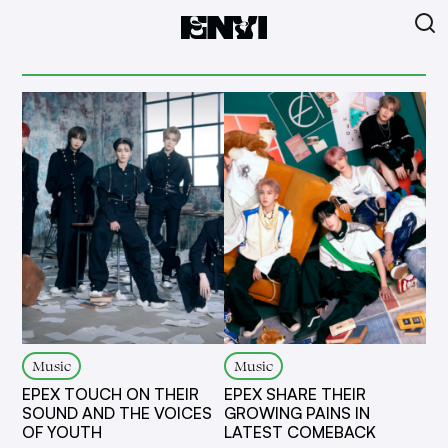
Music
Music
EPEX TOUCH ON THEIR
EPEX SHARE THEIR
SOUND AND THE VOICES
GROWING PAINS IN
OF YOUTH
LATEST COMEBACK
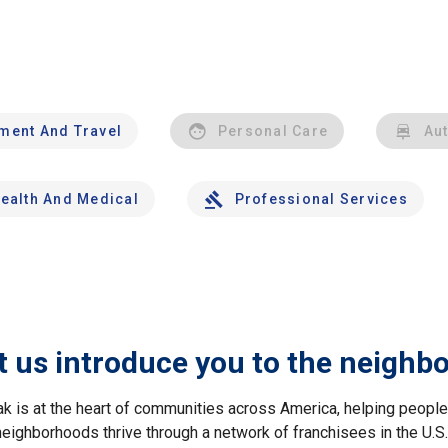
nment And Travel
Personal Care
Au
ealth And Medical
Professional Services
t us introduce you to the neighb
ak is at the heart of communities across America, helping peop
neighborhoods thrive through a network of franchisees in the U.S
════════
WORK TO BE COMPLETED
Repeat the records word for word, skipping pictures.

EXERCISE ANSWER
Music
Music
EPEX TOUCH ON THEIR
EPEX SHARE THEIR
SOUND AND THE VOICES
GROWING PAINS IN
OF YOUTH
LATEST COMEBACK
nment And Travel
Personal Care
Au
ealth And Medical
Professional Services
t us introduce you to the neighb
ak is at the heart of communities across America, helping peop
neighborhoods thrive through a network of franchisees in the U.S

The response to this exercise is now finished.